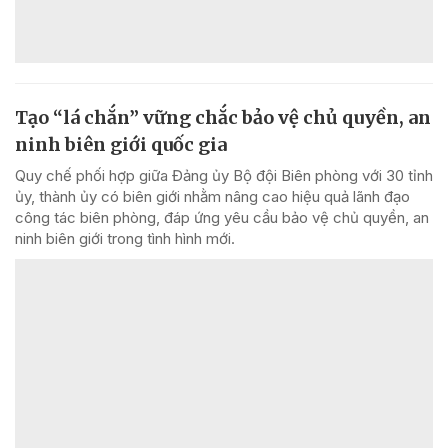
Tạo “lá chắn” vững chắc bảo vệ chủ quyền, an
ninh biên giới quốc gia
Quy chế phối hợp giữa Đảng ủy Bộ đội Biên phòng với 30 tỉnh
ủy, thành ủy có biên giới nhằm nâng cao hiệu quả lãnh đạo
công tác biên phòng, đáp ứng yêu cầu bảo vệ chủ quyền, an
ninh biên giới trong tình hình mới.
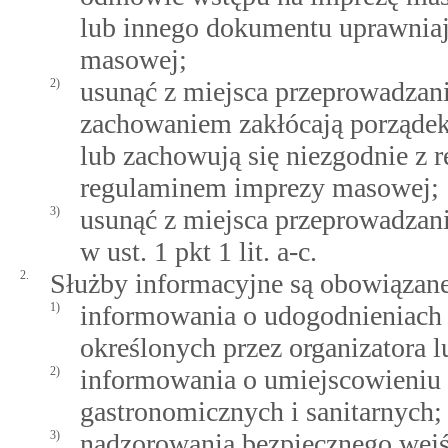
lub innego dokumentu uprawniaj
masowej;
2)
usunąć z miejsca przeprowadzan
zachowaniem zakłócają porządek
lub zachowują się niezgodnie z 
regulaminem imprezy masowej;
3)
usunąć z miejsca przeprowadzan
w ust. 1 pkt 1 lit. a-c.
2.
Służby informacyjne są obowiązane
1)
informowania o udogodnieniach
określonych przez organizatora l
2)
informowania o umiejscowieniu
gastronomicznych i sanitarnych;
3)
nadzorowania bezpiecznego wejśc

▸ Directions: Copy each line of the listing that holds the word "masowej".

▸ Solution:
masowej;
regulaminem imprezy masowej;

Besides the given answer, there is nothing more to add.